[GOAL OF THE EXERCISE] All the records that follow need to be reproduced exactly. Omit the images.

(Data records)
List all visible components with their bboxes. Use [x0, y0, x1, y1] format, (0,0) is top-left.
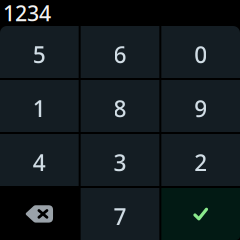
button[interactable]: 1 [0, 80, 79, 132]
button[interactable]: 3 [81, 134, 159, 186]
staticText: 0 [194, 39, 207, 70]
staticText: 6 [114, 39, 126, 70]
button[interactable]: Delete [0, 188, 79, 240]
staticText: 1 [33, 93, 46, 124]
staticText: 7 [114, 201, 126, 232]
staticText: 4 [33, 147, 46, 178]
button[interactable]: 6 [81, 26, 159, 78]
button[interactable]: 2 [161, 134, 240, 186]
button[interactable]: 5 [0, 26, 79, 78]
button[interactable]: 0 [161, 26, 240, 78]
button[interactable]: 8 [81, 80, 159, 132]
staticText: 5 [33, 39, 46, 70]
staticText: 3 [114, 147, 126, 178]
button[interactable]: Confirm [161, 188, 240, 240]
staticText: 8 [114, 93, 126, 124]
button[interactable]: 4 [0, 134, 79, 186]
button[interactable]: 9 [161, 80, 240, 132]
staticText: 1234 [3, 0, 51, 27]
staticText: 2 [194, 147, 207, 178]
staticText: 9 [194, 93, 207, 124]
button[interactable]: 7 [81, 188, 159, 240]
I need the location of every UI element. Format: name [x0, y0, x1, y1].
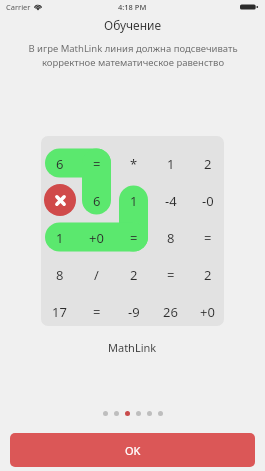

[TASK RESPONSE]
List all visible components with their bboxes. Use [x0, y0, x1, y1] format, (0,0) is top-left.
button[interactable]: 1 [0, 80, 79, 132]
button[interactable]: 3 [81, 134, 159, 186]
staticText: 0 [194, 39, 207, 70]
staticText: 6 [114, 39, 126, 70]
button[interactable]: Delete [0, 188, 79, 240]
staticText: 1 [33, 93, 46, 124]
staticText: 7 [114, 201, 126, 232]
staticText: 4 [33, 147, 46, 178]
button[interactable]: 6 [81, 26, 159, 78]
button[interactable]: 2 [161, 134, 240, 186]
button[interactable]: 5 [0, 26, 79, 78]
button[interactable]: 0 [161, 26, 240, 78]
button[interactable]: 8 [81, 80, 159, 132]
staticText: 5 [33, 39, 46, 70]
staticText: 3 [114, 147, 126, 178]
button[interactable]: Confirm [161, 188, 240, 240]
staticText: 8 [114, 93, 126, 124]
button[interactable]: 4 [0, 134, 79, 186]
button[interactable]: 9 [161, 80, 240, 132]
staticText: 1234 [3, 0, 51, 27]
staticText: 2 [194, 147, 207, 178]
staticText: 9 [194, 93, 207, 124]
button[interactable]: 7 [81, 188, 159, 240]
I need the location of every UI element. Format: name [x0, y0, x1, y1].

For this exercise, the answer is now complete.